Indeed! Theology has personal consequences, doesn't it! I was actually wondering how this would be used in counseling believers...actually, someone asked Mark Jones this question after his session at the Andrew Fuller Conference (audio available in a couple of weeks). I'll be listening to his session again. His response to the question was basically that he'd need to know the details of why the Christian was struggling. He also said that usually this struggle resolves itself with prayer and time. There's only so much you can say in Q&A, so perhaps he will include more in his book!

Rutherford's quote is from "Christ Dying, and Drawing Sinners to Himself," a work in considerable part in reaction to the statements of John Saltmarsh http://www.freescotcoll.ac.uk/files/Rutherford/John_12_verse_27.pdf It appears on page 85 and is part of a response to the antinomian contention that a professed Christian has no grounds to ever doubt that God has loved him eternally in Christ.

On page 92, he adds, "Now, 'tis true, the saints out of weakness, misprize the Spirit's working in them; and while they undervalue themselves, they under-rate the new creation in themselves, and tacitly upbraid and slander the grace of Christ, and lessen the heavenly treasure, because it is in an earthen vessel; but poverty of spirit and grace will see, and do see grace inherent in itself, thoí as the fruit of grace." So he does see that there are weak saints.

He goes on to say, "There is no way of arguing saints out of their unbelief, except he that laboureth to strengthen them, being an Interpreter, one of a thousand, who can shew a man his righteousness, be so acquainted with the condition of the afflicted soul, that he see in him some inherent qualification, that may argue to the physician, there is some, less or more, of Christ in the soul of the man; else, if he know him to be a person yet utterly void of Christ, sure he must deal with him that is under the law, in a more legal and violent manner, than with him whom he conceiveth to be under the gospel; for one and the same physic cannot suit with contrary complexions." 

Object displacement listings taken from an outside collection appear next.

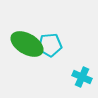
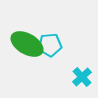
cyan cross: rotated 24 degrees clockwise
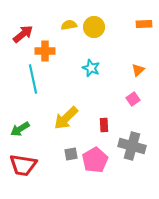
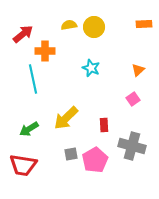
green arrow: moved 9 px right
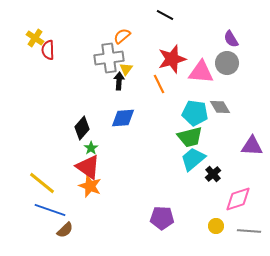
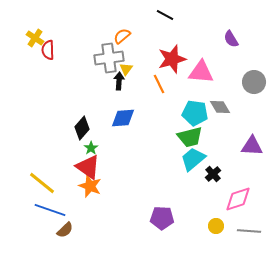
gray circle: moved 27 px right, 19 px down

And, "If he lay down a principle, that he was never in Christ, because of such and such sins; you are not, whoever intends to cure him, to yield so much, and to deal with him according to a false supposal, as if he were not in Christ; but must labour to prove he is in Christ."

But then he says, "which to no purpose is done, by proving fair generals, as Saltmarsh, with other Libertines, doth; that is, you but till the sand, and beat the air, to prove "That God’s love is eternal, and his covenant and decree of election to his chosen, so
stable and unalterable, as no sin can hinder the flowings of eternal love"; when you make not sure to the man, that he is loved with an everlasting love."

I understand Rutherford's goal is to do away with the notion that we can lay claim to Sonship in spite of whether or not we have fruits of sanctification in our lives. But he seems to downplay that there are objective realities for the believer- the cross and empty tomb, union with Christ, and our adoption. 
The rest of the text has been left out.